物を商ううちと違い、金や債券などを扱うだけに、商会員に金融の知識を要求します。
それだけに雇われた商会員は、勉強に追われ、それに耐えかねて脱落する者が大勢いるそうです。
「前にシャイロックが、貧民街の子を雇った、と言っていたのを思い出しましてね。結構優秀な子だったと言ってました。一を聞いて十を知る賢い子だったそうです。」
そう言えば、前食事をした時、カリスト君、商会で雇ってもらったことがあるって言ってたわね。
カリスト君を雇った商会ってシャイロック商会だったんだ。
「そんな小僧だったのですか。」
「えぇ、金融の知識、といっても初歩的なものでしょうが、それを応用して金を作ったとすれば。」
「オビエスとかいう親分を下すのに役立ったと言える。」
「そんなところだろう。あの子は、金を作る才能をジャネスに評価され、片腕と呼ばれているのだろうね。」
お父様は、グラスに残っていたワインを口にしました。
「あのカリストとかいう小僧をどうにかすれば……。」
「ウーゴさん!!!」
私はテーブルを叩きました。
「その言葉、どういう意味ですか?」
もし、カリスト君に危害を加える気なら……。
「怖い顔しなさんな、お嬢さん。」
「しますよ、カリスト君はいい子なんです。もし何かあったらただではおきません。」
「お嬢さん、どうしてあの小僧に肩入れする。
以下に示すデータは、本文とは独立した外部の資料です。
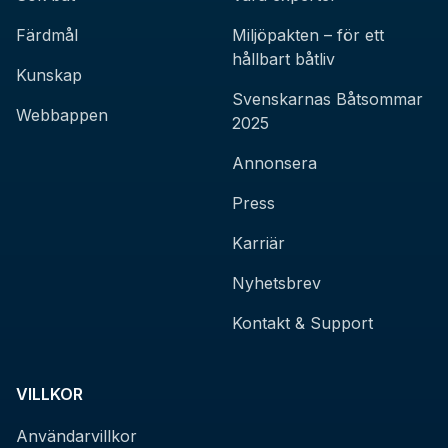
Färdmål
Miljöpakten – för ett
hållbart båtliv
Kunskap
Svenskarnas Båtsommar
Webbappen
2025
Annonsera
Press
Karriär
Nyhetsbrev
Kontakt & Support
VILLKOR
Användarvillkor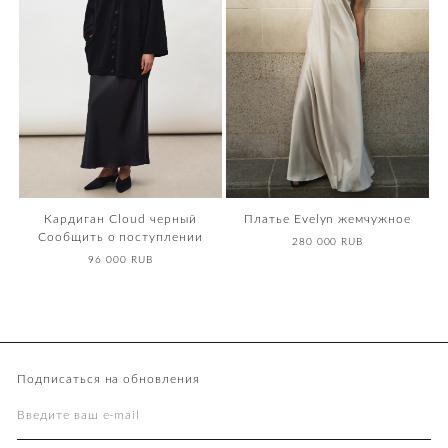
Кардиган Cloud черный
Платье Evelyn жемчужное
Сообщить о поступлении
280 000 RUB
96 000 RUB
Подписаться на обновления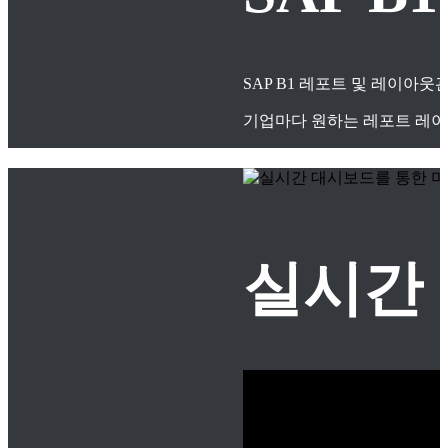
SAP B1 레포트 및 레이아
기업마다 원하는 레포트 레이
실시간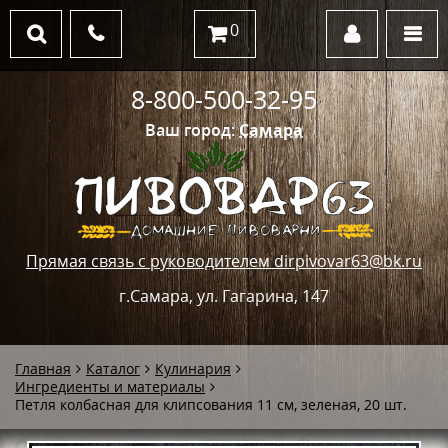
0
8-800-500-32-95
Ваш город:
Самара
Прямая связь с руководителем dirpivovar63@bk.ru
г.Самара, ул. Гагарина, 147
Главная
Каталог
Кулинария
Ингредиенты и материалы
Петля колбасная для клипсования 11 см, зеленая, 20 шт.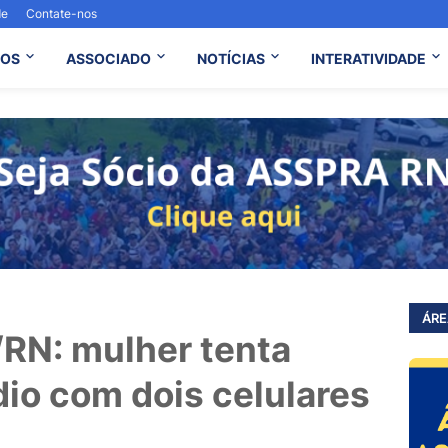
de
Contate-nos
OS
ASSOCIADO
NOTÍCIAS
INTERATIVIDADE
ÁRE
/RN: mulher tenta
dio com dois celulares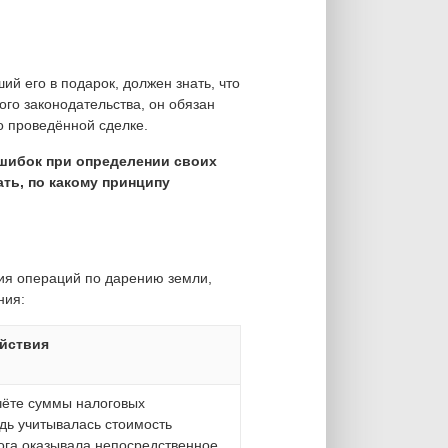
й его в подарок, должен знать, что
го законодательства, он обязан
 проведённой сделке.
шибок при определении своих
ть, по какому принципу
ния операций по дарению земли,
ния:
йствия
чёте суммы налоговых
дь учитывалась стоимость
ога оказывала непосредственное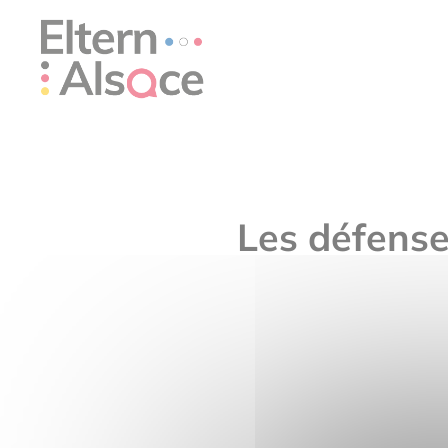
Panneau de gestion des cookies
Les défense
」
「商売のためです!!」
もしカリスト君に何かあれば、グラシアナさんが悲しむでしょう。
そうなれば、化粧品製造の取り纏めに影響が出ます。
それじゃ困るんです。
カリスト君だって、優秀な子だとわかりました。
お父様に推薦するのでなく、私が直接雇ってもいい。
「ウーゴさん、ヤクザのギャンブルについて教えて頂けますか?」
「な、何を?」
「ウーゴさん、ジャネスが目障りなんでしょう。私がジャネスを潰します。」
「お嬢さん、何を言っているかわかっているのかね。」
「えぇ、幸い潰すための戦略は、教えて頂けました。後は具体的なところを。」
「具体的なところとは……。」
「ギャンブルです!ギャンブルで、相手を自分の手下にできるんでしょ。勝ち方を教えて下さい。」
「お嬢さん、そんな深入りすることは……。」
「教えて頂けないなら、結構です。他に伝手をたどってみます。」
無いわけじゃないんです。
ヒメネス伯爵家に借金取り立てにくる人の中には、ヤクザにつながる人もいました。
そこからたどっていけば、教えてもらえるでしょう。
「……危険に飛び込まずともいいだろう。」
「商売のためです!!何度も言わせないで下さい。教えるんですか、教えないんですか!」
「お嬢さん、落ち着いて。ヤクザと争うと言うのかね。無茶だよ。」
「無茶は承知です。でも暴力でないなら、何とかできます。」
うん、そりゃ喧嘩なんてできないけど、サイコロやカードくらい持てます。
「……教えてやって下さい。」
「ニールスさん、よろしいのか?」
「こうなったら止まらない娘です。下手なヤクザに接近されるよりマシでしょう。貴方ならまだ、信用できますから。」
お父様は深いため息をつきました。